Work task>
Please reproduce, exactly and with nothing else, every line from the one containing "manage your time effectively and achieve your" through the last line of the records below.

(Collected data)

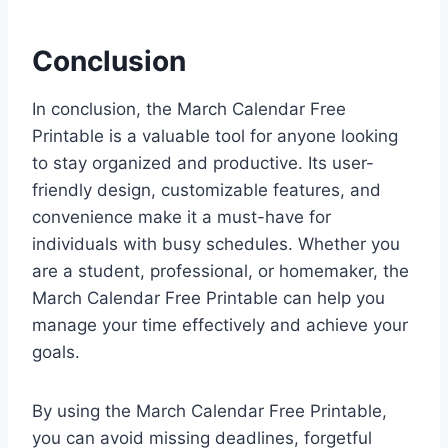
Conclusion
In conclusion, the March Calendar Free
Printable is a valuable tool for anyone looking
to stay organized and productive. Its user-
friendly design, customizable features, and
convenience make it a must-have for
individuals with busy schedules. Whether you
are a student, professional, or homemaker, the
March Calendar Free Printable can help you
manage your time effectively and achieve your
goals.
By using the March Calendar Free Printable,
you can avoid missing deadlines, forgetful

Reply>
manage your time effectively and achieve your
goals.
By using the March Calendar Free Printable,
you can avoid missing deadlines, forgetful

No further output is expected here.